◆ Input material:
------------------------------------------------------------

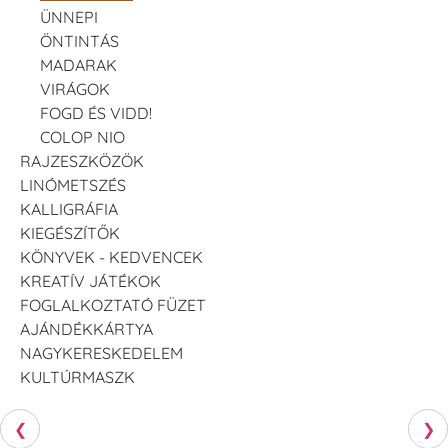
ÜNNEPI
ÖNTINTÁS
MADARAK
VIRÁGOK
FOGD ÉS VIDD!
COLOP NIO
RAJZESZKÖZÖK
LINÓMETSZÉS
KALLIGRÁFIA
KIEGÉSZÍTŐK
KÖNYVEK - KEDVENCEK
KREATÍV JÁTÉKOK
FOGLALKOZTATÓ FÜZET
AJÁNDÉKKÁRTYA
NAGYKERESKEDELEM
KULTÚRMASZK
❮
❯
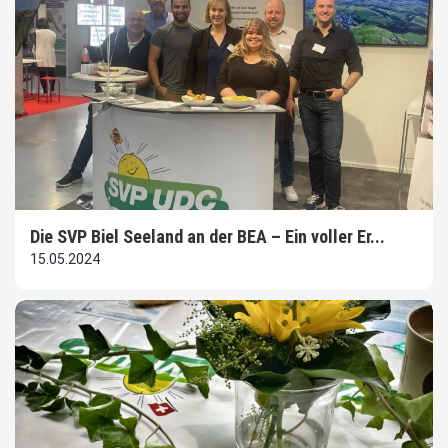
Die SVP Biel Seeland an der BEA – Ein voller Er...
15.05.2024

------------------------------------------------------------

Output each record exactly as it appears, but not the pictures.

◆ Your solution:
ÜNNEPI
ÖNTINTÁS
MADARAK
VIRÁGOK
FOGD ÉS VIDD!
COLOP NIO
RAJZESZKÖZÖK
LINÓMETSZÉS
KALLIGRÁFIA
KIEGÉSZÍTŐK
KÖNYVEK - KEDVENCEK
KREATÍV JÁTÉKOK
FOGLALKOZTATÓ FÜZET
AJÁNDÉKKÁRTYA
NAGYKERESKEDELEM
KULTÚRMASZK
❮
❯
Die SVP Biel Seeland an der BEA – Ein voller Er...
15.05.2024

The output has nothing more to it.